Cycloisomerizations of Monogold (IXa–c) and Digold Cycloheptatriene (XIIa–c) Complexes

Free energies in kcal/mol.

The same reactivity pattern is reproduced in the reaction of 1,5-allenynes (Scheme ).[34,35] Thus, much higher barriers were found in the first step of the reaction through digold complexes XVIIIa–c in comparison to that initiated by the cyclization of XVa–c to XVIa–c. However, in this case, the second step actually makes the digold pathway more favorable, in agreement with a previous theoretical study employing PH3 as ligand.[34] Thus, the second step for the monogold pathway (XVIa–c to XVIIa–c) has much higher barriers (28–29 kcal/mol) in comparison to that of the digold pathway (XIXa–c to XXa–c), which only requires from around 5 to 10 kcal/mol. In this case aurophilic interactions are observed that could lower the energy of the transition states. Therefore, since both XVa–c and XVIIIa–c would be in equilibrium, the system will evolve almost exclusively through digold species XIXa–c and XXa–c. Products XXa–c possess strong aurophilic interactions and thus displace the reaction toward the products.

Scheme 6

Cycloisomerizations of Monogold (XVa–c) and Digold 1,5-Allenyne (XVIIIa–c) Complexes,

Free energies in kcal/mol.

The energy of TS was calculated by freezing the following distances: d(C1–C79) and d(C1–C80).[50]

Conclusions

We have prepared gold(I) acetylides and σ,π-digold(I) alkyne digold(I) complexes from substrates that undergo isomerization reactions under mild conditions in the presence of gold(I) catalysts. Gold(I) acetylides are unproductive complexes in cycloisomerization reactions, unless a strong Brønsted acid is added to cleave the Au–C bond leading to a cationic gold(I) complex. Well-characterized digold(I) complexes are very robust and fail to cyclize on heating in solution up to 100–130 °C. These results confirm that these digold(I) species are not catalytic intermediates; rather, these complexes are “dead ends” in catalytic reactions of enynes, in full agreement with previous studies.[36,38] Only in the case of cationic digold(I) complexes with BAr4F– as the counterion were cyclization products observed by heating at 100 °C, although the observed reactivity is due to the decomposition of the complexes by transmetalation with the tetraarylborate that results in the transfer of one of the aryls from boron to gold.

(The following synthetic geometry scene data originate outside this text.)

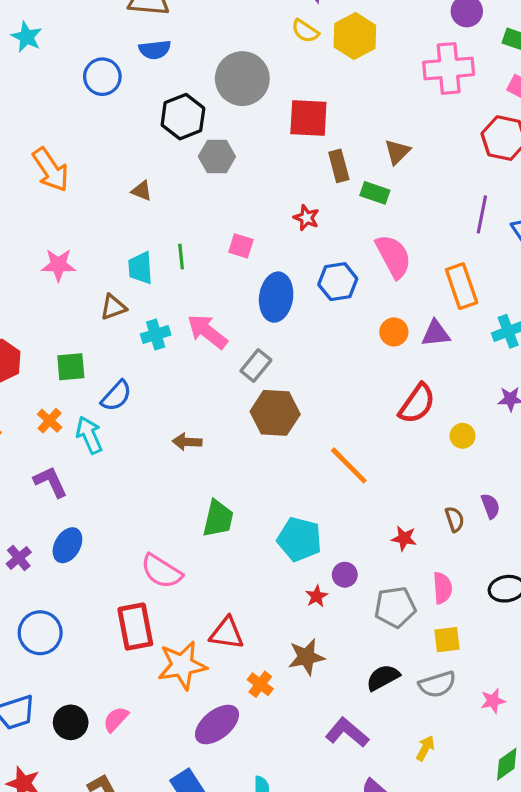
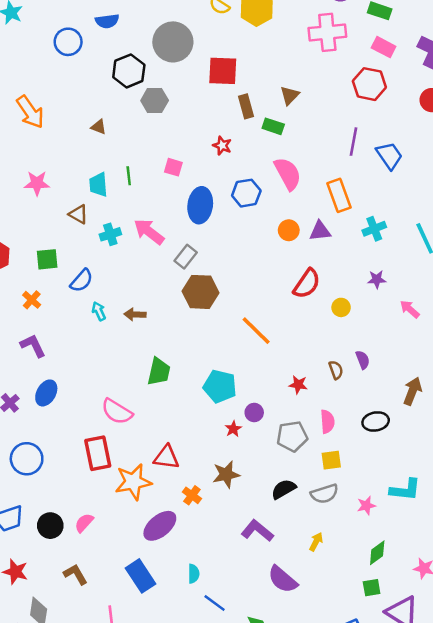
brown triangle: (113, 307) -> (78, 214), turned 50
cyan arrow: (89, 435) -> (99, 311), moved, size x0.7

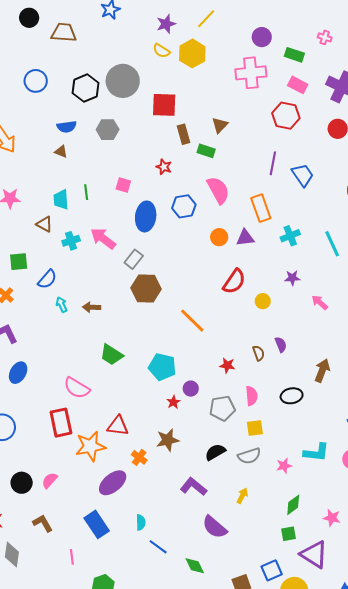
blue semicircle: (107, 21) -> (67, 127), moved
black hexagon: (129, 71) -> (86, 88), moved
green trapezoid: (159, 372) -> (111, 355), turned 110

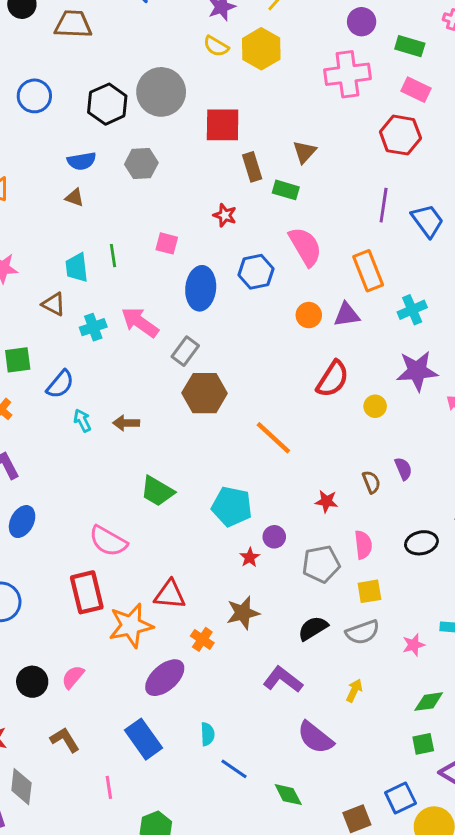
purple star: (292, 278) -> (417, 371), size x1.8
green diamond: (293, 505) -> (429, 702), turned 30

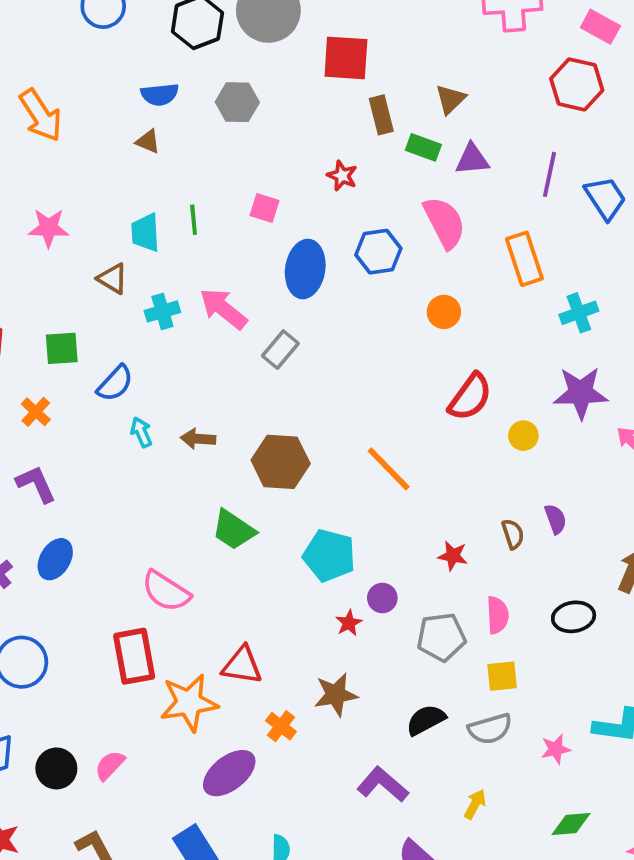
purple triangle: (347, 315) -> (472, 159), moved
brown hexagon: (205, 393) -> (281, 462), moved

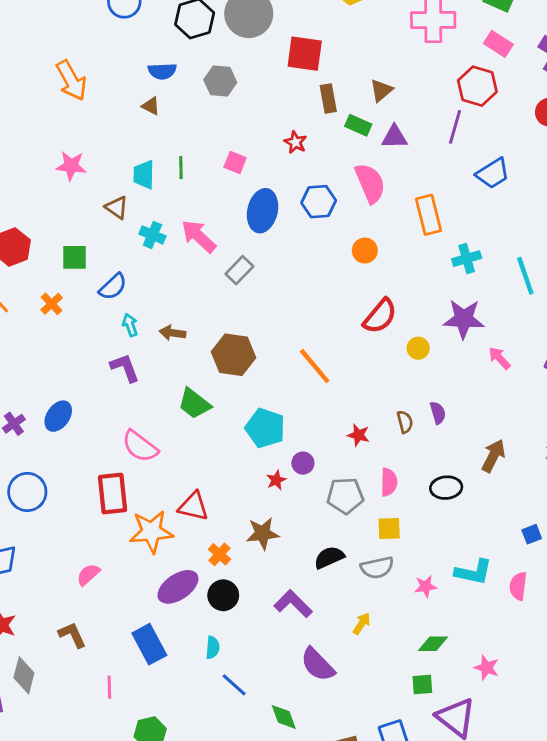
purple line: (550, 174) -> (455, 127), moved
blue trapezoid: (605, 198) -> (493, 173), turned 87
cyan cross: (162, 311) -> (152, 235), turned 35
purple L-shape: (36, 484) -> (125, 368), moved
black circle: (56, 768) -> (223, 595), moved

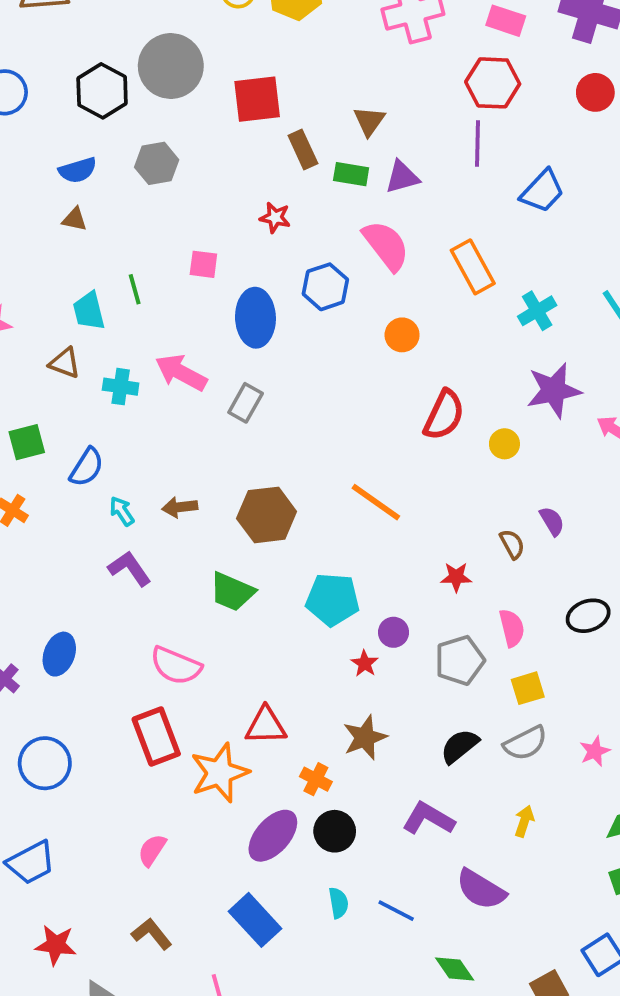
blue line: (234, 685) -> (396, 911), moved

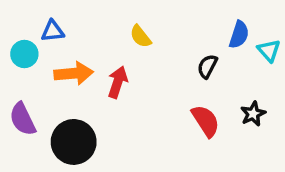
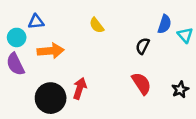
red arrow: (118, 82) -> (80, 88), moved
black star: (253, 114) -> (180, 90), moved
purple semicircle: (23, 119) -> (15, 64), moved

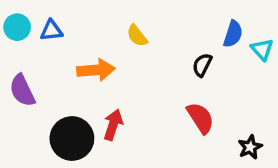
cyan circle: (17, 37) -> (17, 27), moved
orange arrow: (51, 51) -> (96, 70), moved
black star: (180, 90) -> (250, 147), moved

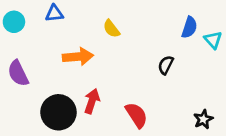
blue triangle: (51, 31) -> (54, 13), moved
black semicircle: (202, 65) -> (166, 65), moved
red semicircle: (200, 118) -> (136, 115), moved

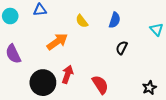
blue semicircle: (189, 27) -> (115, 20), moved
orange arrow: (78, 57) -> (57, 42), turned -30

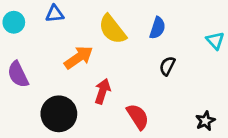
yellow semicircle: (82, 21) -> (112, 29), size x1.6
red arrow: (67, 74) -> (103, 91), moved

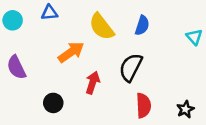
black semicircle: (167, 66) -> (131, 67), moved, size x1.6
black circle: (59, 114) -> (53, 103), size x0.6
red semicircle: (138, 117) -> (143, 105), moved, turned 30

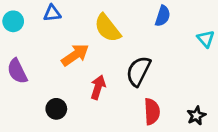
blue semicircle: (142, 25) -> (163, 16), moved

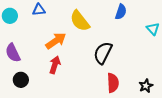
red arrow: (98, 87) -> (55, 65), moved
black circle: (56, 109) -> (21, 80), moved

Theoretical studies fully support the experimentally observed inertness of σ,π-digold(I) alkyne complexes in intramolecular reactions with alkenes. σ-Coordination by a second gold(I) raises the energy of the C–C bond formation by ca. 10–20 kcal/mol in the nucleophilic attack of the alkene to the π-activated alkyne. Finally, σ,π-digold(I) alkyne complexes were shown to be only moderate catalysts in intramolecular reactions of enynes, being less efficient than cationic complexes bearing nitriles as weakly coordinating ligands.